Superior Court of Connecticut, Judicial District of Stamford-Norwalk, Stamford

August 18, 2016

Robert Musumeci et al.
v.
Patrick Mullin et al

          MEMORANDUM OF DECISION ON MOTION TO DISMISS

          Donna Nelson Heller, J.

         The plaintiffs Robert Musumeci (Musumeci) and RTA International, Inc. (RTA) commenced this action, returnable December 29, 2015, against the defendants Patrick Mullin (Mullin), Rufus Cole (Cole), and Hippo Investments, LLC (Hippo Investments). As discussed more fully below, the plaintiffs seek a declaratory judgment that, inter alia, they have complied fully with their contractual and fiduciary obligations to Next Health, LLC (Next Health) and applicable law.

         On December 30, 2015, the defendants moved to stay this action pending the resolution of a lawsuit that they initiated in Delaware after they were served in this action, [1] styled Patrick Mullin et al. v. Robert Musumeci et al., C.A. No. 11754-VCMR (the Delaware action) (#102.00). The plaintiffs objected to the motion to stay on January 8, 2016 (#109.00).

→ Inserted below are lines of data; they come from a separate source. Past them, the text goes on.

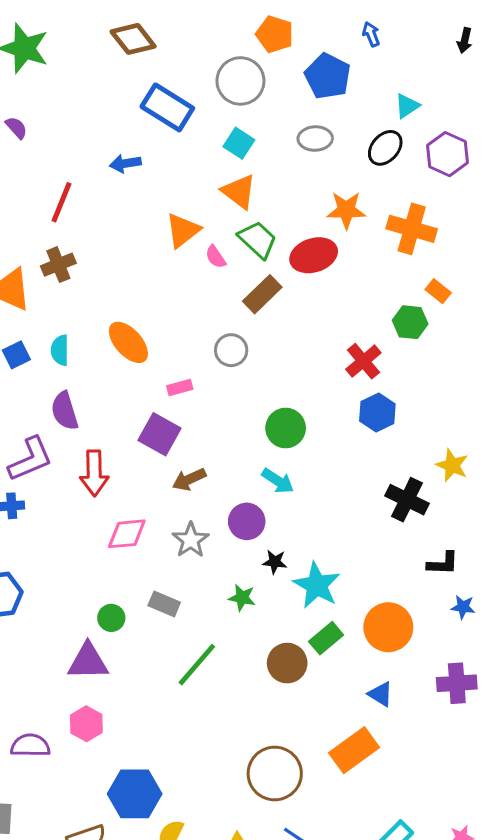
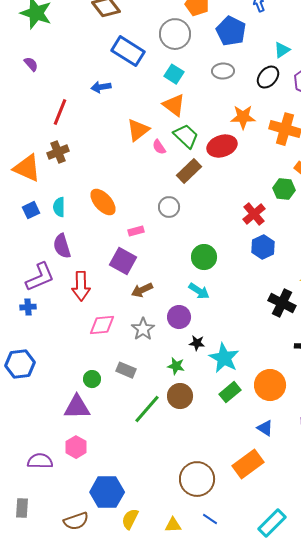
brown circle: (287, 663) -> (180, 396), moved

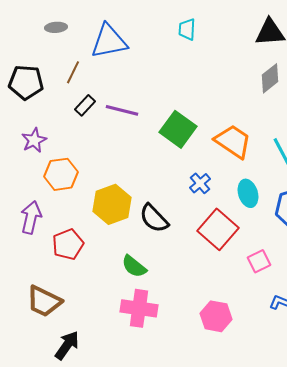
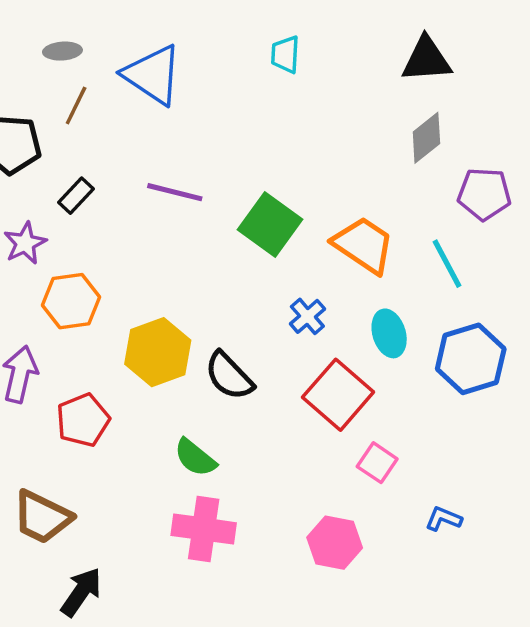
blue triangle: (109, 41) -> (153, 75), turned 45
brown line: (73, 72) -> (76, 105), moved
black rectangle: (85, 105) -> (76, 196), moved
pink square: (259, 261) -> (377, 463), moved, turned -30

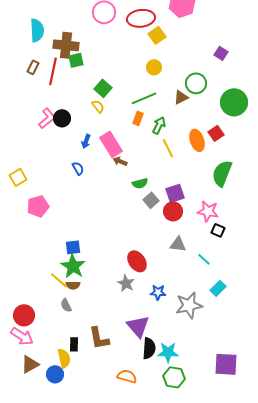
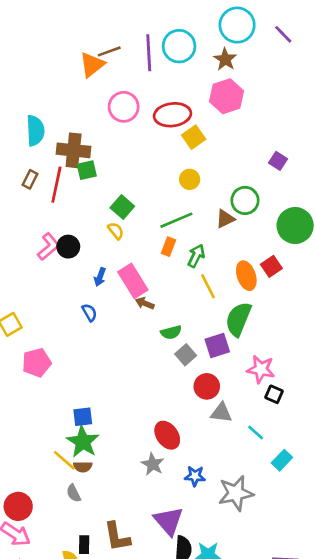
green semicircle: (222, 173) -> (238, 319), moved
red circle: (173, 211) -> (207, 386), moved
cyan rectangle: (218, 288) -> (282, 460), moved

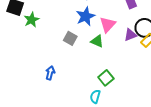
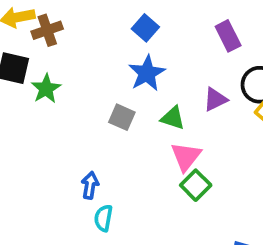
pink triangle: (108, 25) -> (186, 156), moved
purple triangle: (130, 35) -> (215, 99), moved
cyan semicircle: (95, 97) -> (103, 218), moved

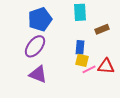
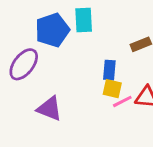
cyan rectangle: (80, 12) -> (84, 20), moved
purple ellipse: (35, 46) -> (24, 64), moved

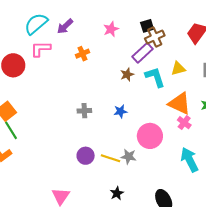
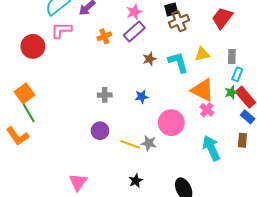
purple rectangle: (143, 53) -> (134, 32), moved
purple circle: (86, 156) -> (100, 131), moved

On March 22, 2016, the court (Heller, J.) denied the motion to stay (#102.01).

         On March 8, 2016, while their motion to stay was pending, the defendants filed a motion to dismiss the complaint (#116.00), together with a supporting memorandum of law (#117.00). The plaintiffs filed a memorandum of law in opposition on April 1, 2016 (#123.00). On April 5, 2016, the defendants filed a supplemental memorandum with exhibits in further support of their motion to dismiss (#128.00; #129.00; #130.00). On July 18, 2016, the plaintiffs submitted a supplement to their memorandum of law in opposition in which they reported that the Delaware action had been stayed on July 12, 2016 in favor of this action (#168.00).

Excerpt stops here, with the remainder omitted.